О, Свет, она узнала. Я вскочила на ноги, стража заполнила комнату. Бумаги из моих рук рассыпались по кровати Селено. Элламэй выбралась из толпы стражи и схватила Мону за руку. Арлен стоял в стороне, его лицо было белым, как бумага, и потрясенным.

— Не понимаю, — сказал Селено.

Лицо Кольма было в морщинах усталости. Двигаясь медленно и уверенно, он поднялся со стула, глядя на сестру только с сожалением. Она смотрела с болью на лице, ее маска пропала.

— Письмо перехватили в Виндере и принесли мне час назад, — сказала она. — От тебя королеве Джемме с подробным описанием движения отрядов Люмена и выдачей стратегии союзников, — ее губы были белыми. — Будешь отрицать?

— Нет, — мрачно сказал он. Он протянул руки к ближайшему стражу, и он сковал их. Кольм не сводил взгляда с Моны. — Прости, — сказал он ей.

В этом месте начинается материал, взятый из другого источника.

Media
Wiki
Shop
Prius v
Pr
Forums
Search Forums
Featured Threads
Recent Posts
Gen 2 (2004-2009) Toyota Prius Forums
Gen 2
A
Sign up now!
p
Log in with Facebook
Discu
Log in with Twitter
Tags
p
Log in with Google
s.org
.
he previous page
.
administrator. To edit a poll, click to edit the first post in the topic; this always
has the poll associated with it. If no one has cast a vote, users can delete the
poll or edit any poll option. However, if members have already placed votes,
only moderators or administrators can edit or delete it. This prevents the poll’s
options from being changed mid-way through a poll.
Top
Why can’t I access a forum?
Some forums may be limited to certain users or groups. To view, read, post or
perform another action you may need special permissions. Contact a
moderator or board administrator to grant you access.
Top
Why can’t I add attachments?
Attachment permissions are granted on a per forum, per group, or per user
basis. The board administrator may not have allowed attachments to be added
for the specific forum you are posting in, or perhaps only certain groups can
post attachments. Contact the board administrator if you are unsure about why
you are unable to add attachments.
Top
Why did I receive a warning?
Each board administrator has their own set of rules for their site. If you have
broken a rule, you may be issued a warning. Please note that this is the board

Шаги топали в коридоре, из-за угла вырвался Ро, его ночная рубашка свисала над наспех натянутыми штанами. Валиен спешил за ним с примятыми волосами.

Ро посмотрел на Мону и Кольма большими глазами.

— Валиен сказал… Что происходит?

— Что происходит? — повторил Селено. Цепь на его лодыжке звякнула.

— Мона, — сказала я, пробежав несколько шагов, словно могла встать между ней и Кольмом. — Погоди, прошу. Это ошибка…

— Ошибкой было поверить тебе, — сказала она, — не слушая инстинктов насчет того, что происходило вокруг меня. Я подумаю, какое решение принять, — она издала не подходящий ей смешок. — По проблеме за раз, — она махнула страже. — Прошу, уведите его.

Элламэй схватила ее за локоть и почти заорала ей на ухо:

— Мона!

Мона вырвала руку из хватки Элламэй.

— Не думай, что ты не следующая! Ты тоже знала! И ты? — она повернулась к Валиену. — Ты знал? — она не ждала ответа, а повернулась к Ро. — А ты?

Он прижался к стене, большими глазами смотрел, как стража уводит Кольма мимо него.

— Что знал?

— Он не знал, Мона, — тихо сказал Кольм, проходя мимо нее, его руки держали за спиной. — И Мэй с Валиеном не знали всего, — он медленно кивнул, приблизившись к Арлену. — Прости, Арлен.

Казалось, Арлен остался без крови.

— Ничего, — автоматически ответил он высоким голосом.

Кольм оглянулся через плечо на меня, его подтолкнула его же стража, и он пропал за углом.

Нет… я так этого не оставлю. Я бросилась вперед.

— Оставайся на месте, — сказала Мона, я застыла. — Все вы, — она тряхнула письмом в руке и поднесла к глазам. Все мое тело сжалось — это было письмо, что Кольм пытался отправить мне через горы. — «Джемма», — начала она и посмотрела на меня. — Любопытно, да? Не «Приветствую королеву Джемму Тезозомок из Алькоро», даже не «Дорогая королева Джемма», а просто «Джемма», — она тряхнула письмом и кашлянула. Я слышала быстрое дыхание Селено.

Не сейчас, не так.

— «Джемма, — снова начала она. — Я не получил ответа, но решил глупо поверить, что послание не прошло через Сиприян. Я попробую другой путь. Я рискнул рассказать Мэй о своих мыслях насчет петроглифов в пещере Письмен. Она думает, что мы переписываемся впервые. Только так можно найти надежного гонца без ведома моей сестры».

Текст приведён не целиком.